> RECORDED DATA
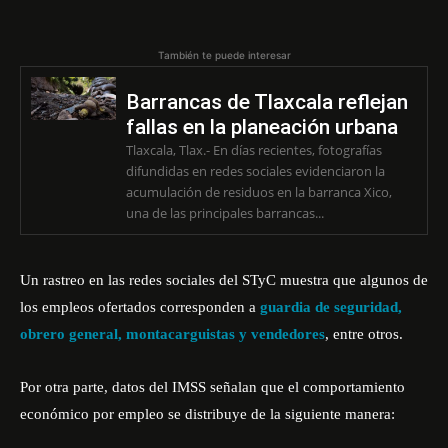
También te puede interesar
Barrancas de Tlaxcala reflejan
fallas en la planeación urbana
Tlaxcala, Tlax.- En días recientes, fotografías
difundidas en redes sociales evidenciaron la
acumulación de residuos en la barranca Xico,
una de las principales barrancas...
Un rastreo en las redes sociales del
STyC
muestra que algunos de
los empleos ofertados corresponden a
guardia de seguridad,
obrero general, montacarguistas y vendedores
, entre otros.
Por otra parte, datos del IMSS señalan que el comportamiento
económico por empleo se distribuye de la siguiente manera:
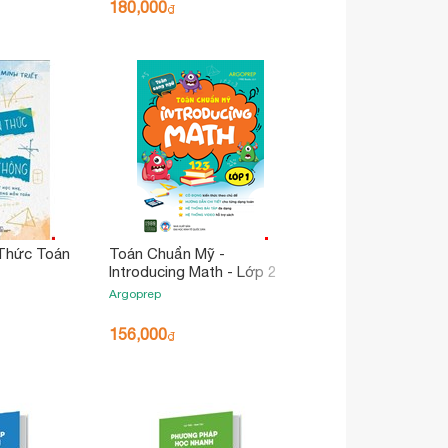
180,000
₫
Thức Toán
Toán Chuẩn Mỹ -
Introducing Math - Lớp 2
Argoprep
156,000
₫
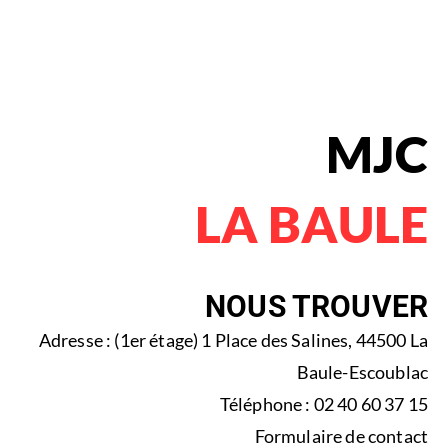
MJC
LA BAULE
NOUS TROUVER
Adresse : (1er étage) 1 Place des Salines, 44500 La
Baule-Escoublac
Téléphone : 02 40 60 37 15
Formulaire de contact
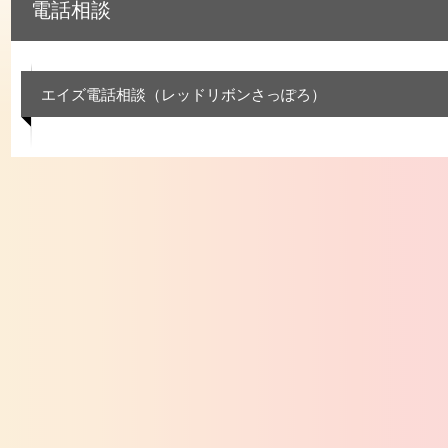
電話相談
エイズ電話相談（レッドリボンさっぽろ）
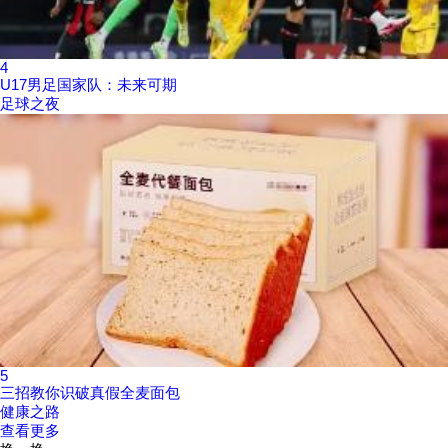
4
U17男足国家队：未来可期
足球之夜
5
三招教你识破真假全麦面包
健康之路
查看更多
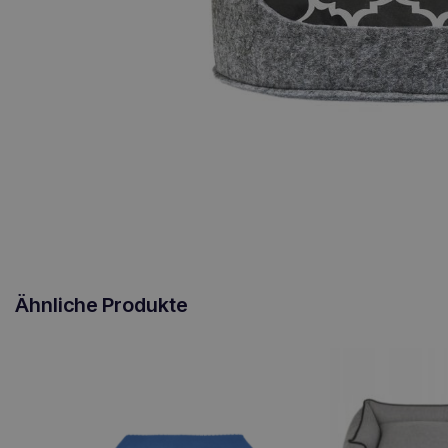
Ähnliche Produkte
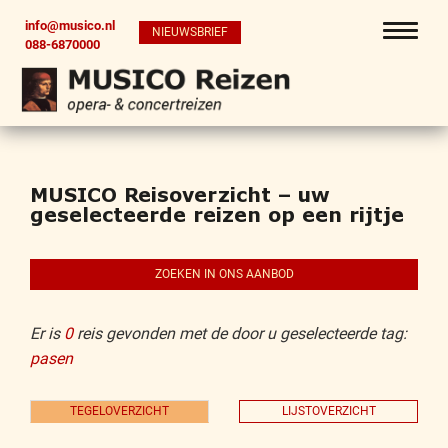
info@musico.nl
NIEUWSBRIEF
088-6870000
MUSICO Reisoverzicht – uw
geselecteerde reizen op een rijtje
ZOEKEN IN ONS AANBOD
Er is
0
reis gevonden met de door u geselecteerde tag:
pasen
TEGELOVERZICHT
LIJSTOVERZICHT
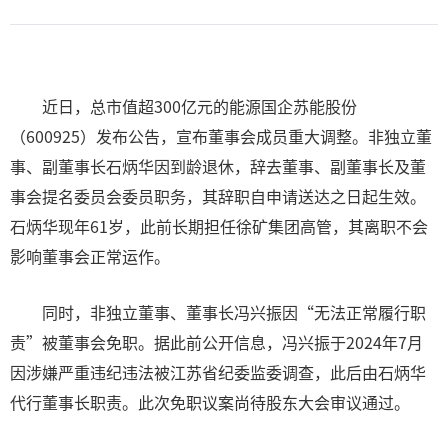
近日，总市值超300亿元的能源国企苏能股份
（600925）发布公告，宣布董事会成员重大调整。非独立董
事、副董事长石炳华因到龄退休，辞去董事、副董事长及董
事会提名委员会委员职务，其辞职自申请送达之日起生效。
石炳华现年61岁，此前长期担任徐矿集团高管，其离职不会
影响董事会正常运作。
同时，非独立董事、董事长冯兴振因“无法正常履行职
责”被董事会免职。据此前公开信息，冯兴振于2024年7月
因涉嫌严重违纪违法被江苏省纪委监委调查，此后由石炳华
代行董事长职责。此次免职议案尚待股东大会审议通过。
==
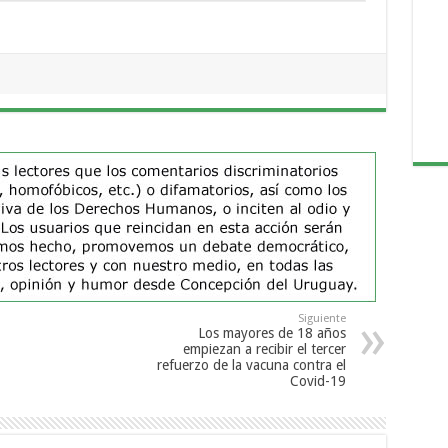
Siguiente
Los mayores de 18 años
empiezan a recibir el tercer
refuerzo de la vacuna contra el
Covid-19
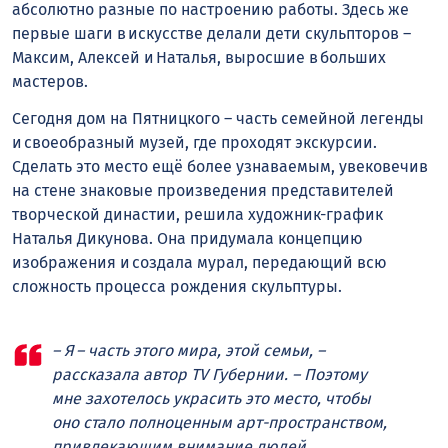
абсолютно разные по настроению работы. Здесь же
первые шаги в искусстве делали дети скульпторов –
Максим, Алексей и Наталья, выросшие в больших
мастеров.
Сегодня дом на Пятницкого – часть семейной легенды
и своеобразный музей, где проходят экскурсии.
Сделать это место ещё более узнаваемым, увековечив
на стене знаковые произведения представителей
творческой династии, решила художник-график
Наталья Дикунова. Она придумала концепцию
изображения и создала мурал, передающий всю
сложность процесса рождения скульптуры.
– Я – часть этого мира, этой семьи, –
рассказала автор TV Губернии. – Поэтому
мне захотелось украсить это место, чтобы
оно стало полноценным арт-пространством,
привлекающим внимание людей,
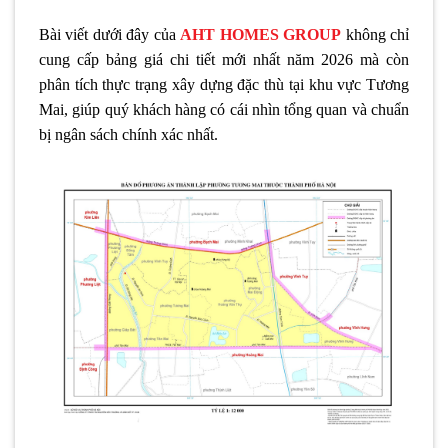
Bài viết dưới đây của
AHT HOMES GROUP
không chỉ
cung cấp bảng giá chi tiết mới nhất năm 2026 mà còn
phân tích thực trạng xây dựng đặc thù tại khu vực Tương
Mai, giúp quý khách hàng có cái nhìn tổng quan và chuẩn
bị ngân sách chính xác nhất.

> EXERCISE
Filter the listing by the string "часть"; copy each matching line.

> SOLUTION TO THIS EXERCISE
Сегодня дом на Пятницкого – часть семейной легенды
– Я – часть этого мира, этой семьи, –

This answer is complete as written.